第2話 俺、ダサっ!

 帰り、クラスのホームルームが終わるとガヤガヤと騒がしくなる。


 そしてそれと合わせるように俺の心臓もバクバクと鳴り出した。


「ではお先に失礼します。正門で待ち合わせましょう」

「は、はい」


 どうやら教室から一緒に校門まで行くわけではなく、校門で待ち合わせをすることにこだわるらしい。

 気持ちの問題なのか、単なる作法の問題なのか。


 でも俺としてもありがたかった。教室から一緒になるよりかは注目も少ないだろうし、緊張して階段を踏み外すかもしれない。


 緊張した時は素数を数えるのが癖になっているので、そこで草城風寺さんに嫌われてしまう恐れもあった。危ない危ない。隣で「2、3、5、7……」とか呟いている奴がいたら、俺は真っ先に距離を取るだろう。


「ふぅ……」


 深呼吸をすること1分。よし、そろそろいいだろう。

 荷物をまとめて、さあいかん。


 ——ダッシュっ。


「うわっ、今の人なに?」

「すごい速さで消えてったけど……」

「家に新作のエ○漫画でも届いたのかな」


 というわけで俺は正門までダッシュした。

 なんか途中で失礼な言葉をかけられた気がしたが、気のせいだろう。


 蝉時雨せみしぐれを浴びて昇降口を出る。

 正門には人だかりができている。
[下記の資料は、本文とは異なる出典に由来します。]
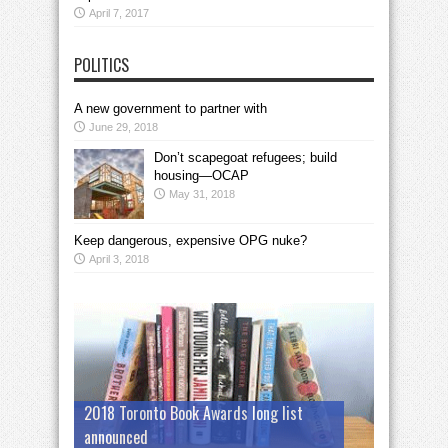
April 7, 2017
POLITICS
A new government to partner with
June 29, 2018
Don’t scapegoat refugees; build
housing—OCAP
May 31, 2018
Keep dangerous, expensive OPG nuke?
April 3, 2018
2018 Toronto Book Awards long list
announced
その中に彼女が……いなかった。


「こっちです、二上くん」

「ん? って、うげぇっ」


 強引に腕を引っ張られたかと思ったら、次の瞬間には頬に夏とは思えないほどの冷気が吹き付けてきた。


「ここは……って草城風寺さん?」

「それじゃあお願いします」


 外からはなんだあれという喧騒が聞こえてくるが、そんな人混みも置き去りにしていく。

 どうやら俺は車に乗せられているようだった。


「あ、二上くん、ごめんなさい。強引に」

「いえ……それより放してもらえると……」

「え……? あっ、ご、ごめんなさいっ」


 体勢がかなり男に分が悪いものだった俺は草城風寺さんに放すように言う。

 頭になにやら柔らかさを感じるし、俺の股間は彼女のお腹の辺りに押し付けられている。

 もう一歩遅かったら通報されていた。あぶねえ。


 草城風寺さんも気がついたのか、顔を赤らめてパッと手を放した。

 男慣れをしてはなさそうだ。


「ところで、この車は?」


 気まずいので話を変える。


「ああ、えっとこの車はうちの車です。実はそこそこのお金持ちなんですよ、私の家って。どうです、そう見えますか?」


 ちょっと嬉しそうな顔の草城風寺さん。


「見えます見えます、いかにも深窓の御令嬢という感じですもんね」

「それは面と向かって言う言葉じゃないですよ、二上くん。ふふっ」


 なんて言いながらまた笑う。

 なんて幸せな空間なのだろうか。かの藤原道長も「この世は自分のものみたいだ、月も全く欠けてないほどの、な」とかっこつけていたときも同じ気持ちだったに違いない。


「それでこの車はどこに向かっているので?」

「二上さんのお宅……正確に言えばその近くですね」

「俺の家の近く?」


 てっきり草城風寺さんの家に向かっているのかと思った。


「本当は正門の前でお話をしてから行きたかったんですが……あまりにも人が多かったので二上くんを家に送っていきつつの予定変更です」

「なるほど」


 たしかに、俺たちはまだあれから大して話をしていない。

 ラブレターをもらってから返事を待たせたままだ。


「そうだ、手紙の返事……」


 俺は彼女からもらった手紙を取り出した。

 きれいな字で「二上くんへ」と書いてある。


 草城風寺さんはそれを見て緊張した面持ちになった。

 そしてスクールバッグの紐をいじりながら、おずおずと声を出した。


「二上くん……そ、それでお返事の方は……わ、私と付き合っていただけますか……?」


 彼女から改めて告白を受ける。

 その事実だけで俺の頭は沸騰しそうになるほど熱くなった。

 こんなかわいい子に告白を受ける機会なんて、この先の人生であるとは思えない。幸せの絶頂期に違いなかった。


 だけど。


「ごめん、断らせてほしい」

「——っ」


 悲痛な顔をする草城風寺さん。その表情を見ただけで、いま言った言葉を撤回したくなるほどだ。

 しかし男に二言はない。


「いや、あの俺としてはめっちゃくちゃ付き合いたいんですけどね……」


 ——二言はなくても未練はタラタラだった。だ、ださすぎる。

 草城風寺さんは驚いた顔で俺の方を見た。


 俺は続ける。


「……でも付き合うってなったら、その期間は草城風寺さんは他の誰とも付き合えないわけじゃないですか」

「他の方と付き合おうとなんて思いません」


 彼女は目に溜まった涙をハンカチで拭きながら、決意のこもった瞳をこちらに向けてくる。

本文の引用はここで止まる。